Civil Society

The first time I attended Sunday morning Church was when a colleague invited me to spend a weekend with his family up in Catskill Mountains, New York. One passes through the venue of Woodstock though the destination was a quiet farming community up in the hills. A Walmart was not too far in a town called Delhi & plenty of weekend cottages in the picturesque surrounding woods owned by Manhattan Richie-richs.
It dawned upon me how the church played a role in community building, every one who attended was attired in formals wearing a smile & the best conduct. Later I saw quiet a few of the same faces at the Ball game & even though the demeanor was sporty, the aura of mutual regard evidenced at church was carried over. Church was the invisible binding force. Purportedly, it is required to instill morality though, in my opinion, it was more than adequate that it perforated the community with observation of etiquette.

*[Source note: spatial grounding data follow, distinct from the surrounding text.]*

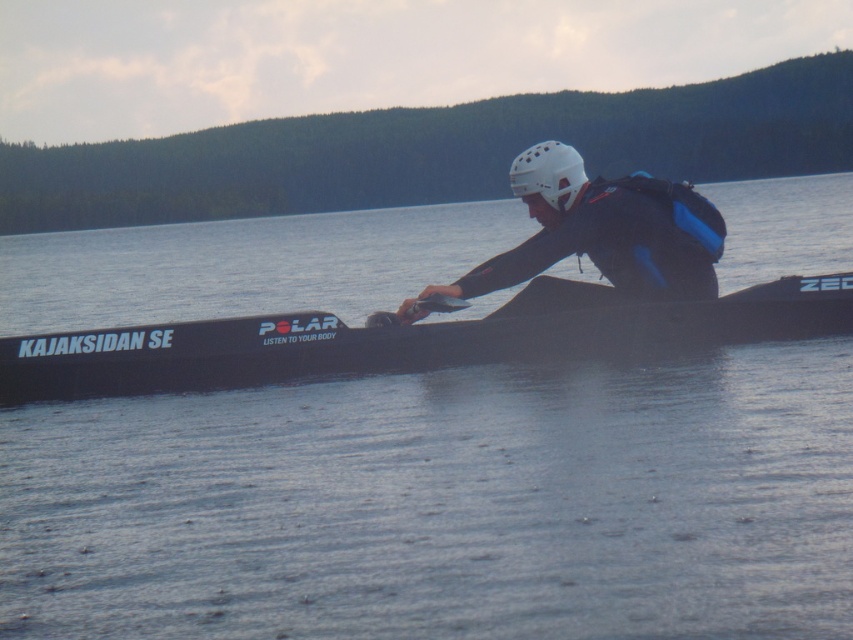 Question: Which object is positioned closest to the black matte kayak at center?

Choices:
 (A) black matte wetsuit at center
 (B) transparent water at center
 (C) white matte helmet at center

Answer: (A)

Question: Does black matte kayak at center appear under black matte wetsuit at center?

Choices:
 (A) no
 (B) yes

Answer: (B)

Question: Does transparent water at center appear under black matte kayak at center?

Choices:
 (A) no
 (B) yes

Answer: (A)

Question: Which of the following is the closest to the observer?

Choices:
 (A) (527, 536)
 (B) (540, 156)
 (C) (642, 321)
 (D) (666, 212)

Answer: (A)

Question: Which point is closer to the camera?

Choices:
 (A) black matte kayak at center
 (B) white matte helmet at center

Answer: (A)

Question: Is transparent water at center below black matte wetsuit at center?

Choices:
 (A) yes
 (B) no

Answer: (B) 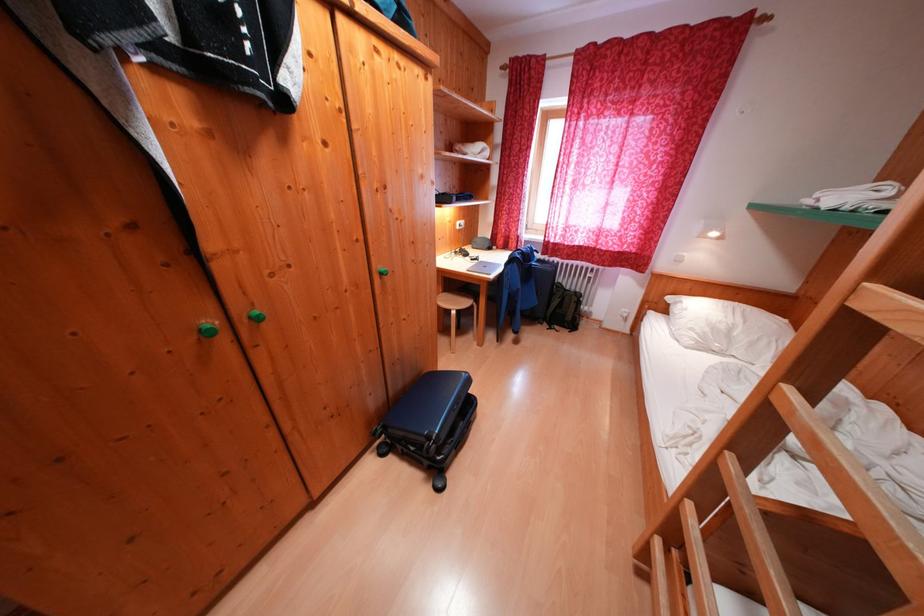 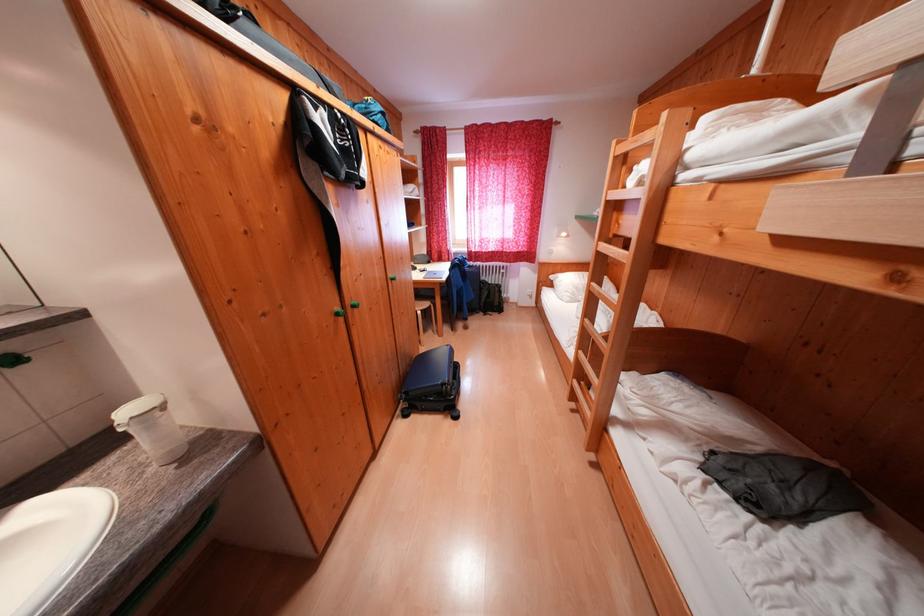 The point at (446, 439) is marked in the first image. Where is the corresponding point in the second image?

(456, 384) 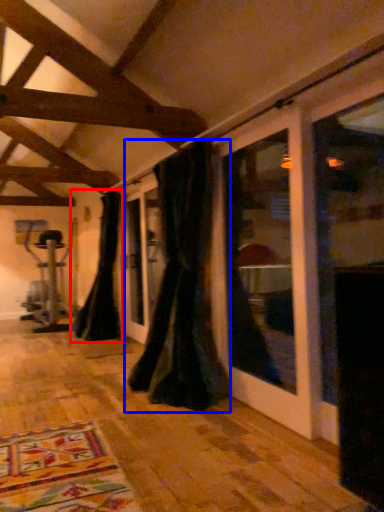 Question: Which of the following is the closest to the observer, curtain (highlighted by a red box) or curtain (highlighted by a blue box)?

Choices:
 (A) curtain
 (B) curtain

Answer: (B)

The dominant religion in India, Hinduism, is so very different in this regard. It focuses on building individuals not societies. We have a one to one relationship with the ‘God’ & at one time had almost as many Gods as people, everyone can choose their own God or Guru – options are aplenty still though we have collectively outnumbered Gods manifolds. When we wish to pray in a group, we have the option of summoning the temple priest to our homes. Religion, to us is not a binding force in the social context of etiquette but a personal growth practice. Each individual is free.
VS Naipaul had observed that left to its own, concepts of statehood, governance & such would not have evolved from Vedic or Hindu thought. I know the myriad of objections that can be cited to such a statement – in general – it is true that whatever one states as a fact about India – its exact opposite also turns out to be true. The intent here is to isolate fundamental building blocks that have influenced the way we as a nation have evolved.

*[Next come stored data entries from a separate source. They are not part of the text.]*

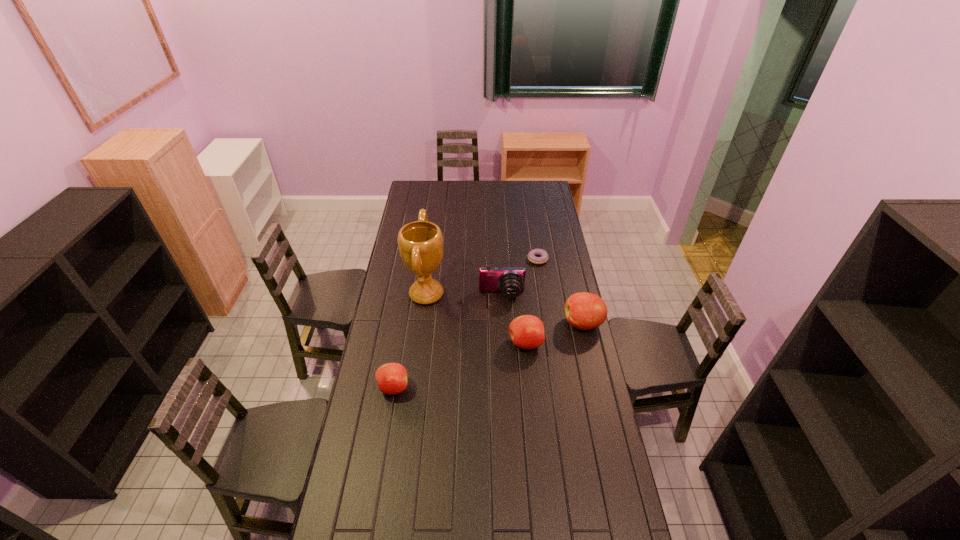 The image size is (960, 540). In order to click on the leftmost apple in this screenshot , I will do `click(391, 378)`.

The width and height of the screenshot is (960, 540). Find the location of `the nearest object`. the nearest object is located at coordinates (391, 378).

At what (x,y) coordinates should I click in order to perform the action: click on the second apple from left to right. Please return your answer as a coordinate pair (x, y). This screenshot has height=540, width=960. Looking at the image, I should click on (526, 331).

You are a GUI agent. You are given a task and a screenshot of the screen. Output one action in this format:
    pyautogui.click(x=<x>, y=<y>)
    Task: Click on the rightmost object
    The width and height of the screenshot is (960, 540).
    Given the screenshot: What is the action you would take?
    pyautogui.click(x=585, y=311)

Where is `award`? This screenshot has height=540, width=960. award is located at coordinates point(420,243).

At what (x,y) coordinates should I click in order to perform the action: click on the shortest object. Please return your answer as a coordinate pair (x, y). This screenshot has height=540, width=960. Looking at the image, I should click on (532, 254).

This screenshot has width=960, height=540. Identify the location of the farthest object. (532, 254).

Where is `camera`? The height and width of the screenshot is (540, 960). camera is located at coordinates (510, 281).

Where is `vacant space situated 0.400m on the front of the nearest object`? vacant space situated 0.400m on the front of the nearest object is located at coordinates (372, 510).

The width and height of the screenshot is (960, 540). Identify the location of free space located 0.310m on the back of the second apple from right to left. (519, 284).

Years later, while consulting for a oil company in UAE, I used to hang out with a US educated Arab whose family had a share in the company & thereby he had an executive position. We had fun times together, he had lots of fancy cars & going to clubs with him was sheer indulgence, with him bankrolling the outings. Inevitably, couple of months later, the topic veered to religion. He proudly proclaimed that his religion teaches him to love God & be in his service on call. That explained to me the rushing screeching cars heading to mosque when the call came everyday twice/thrice a day. But more than the dictum, it was peer pressure – not responding to call was blasphemous with the fellow follower having the option of blowing whistle on you. Once again religion provided the building block to glue communities together though love & regard was perhaps substituted by fear. And I have little doubt that it is the fear that breeds fundamentalism but I digress.
The point of this posting is merely to portray that we are FREEEEEE , perhaps a bit too much. With each element going its own way, entropy is bound to breed. Thus far on the Indian journey, the binding forces have been freedom movement, Gandhi, Pakistan, Cricket & Bollywood. We have to devise a common thread that ties up our diversity. And it has to be at grassroots. I propose – Civility.

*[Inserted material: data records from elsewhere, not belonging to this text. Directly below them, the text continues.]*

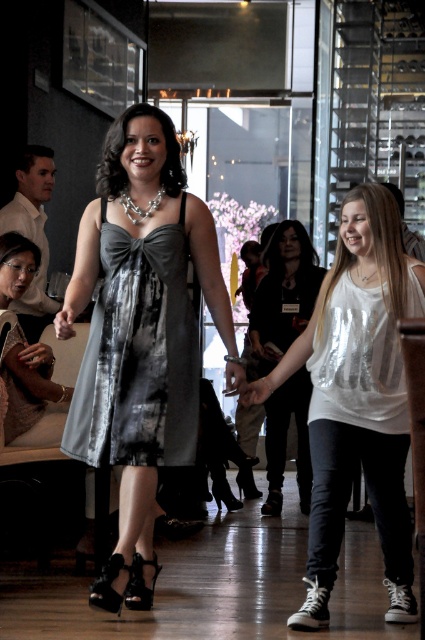 From the picture: Who is higher up, shiny metallic dress at center or black leather sandal at lower center?

Positioned higher is shiny metallic dress at center.

Is shiny metallic dress at center wider than black leather sandal at lower center?

Yes.

Is point (124, 408) positioned behind point (130, 573)?

No, (124, 408) is closer to viewer.

I want to click on shiny metallic dress at center, so click(x=138, y=355).

Is shiny metallic dress at center positioned in front of matte black dress at center?

Yes, shiny metallic dress at center is in front of matte black dress at center.

Between point (124, 390) and point (19, 285), which one is positioned behind?

The point (19, 285) is more distant.

What are the coordinates of `shiny metallic dress at center` in the screenshot? It's located at (138, 355).

Can you confirm if shiny metallic dress at center is positioned to the right of black leather jacket at center?

No, shiny metallic dress at center is not to the right of black leather jacket at center.

Does point (79, 390) come farther from viewer compared to point (291, 404)?

No, (79, 390) is closer to viewer.

This screenshot has height=640, width=425. What are the coordinates of `shiny metallic dress at center` in the screenshot? It's located at (138, 355).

Ego divides, Love unites. Though Spiritualism – the essence of vedantic & Hindu thought – leads to love – its practice is ‘I’ centric. As much as we must evolve individually – we owe to our nation in building our society. Civic Sense can be a good beginning as the rules are simple & easy to follow. Litter not, stare not, smile instead, give way, shout or honk not, extend our cleanliness concerns from private spaces to public spaces, appreciate that natural resources belong to all, waste water & bijli not, etc, etc.
I hope that you all shall contribute. I urge you to do so. For God’s sake or Despite your God.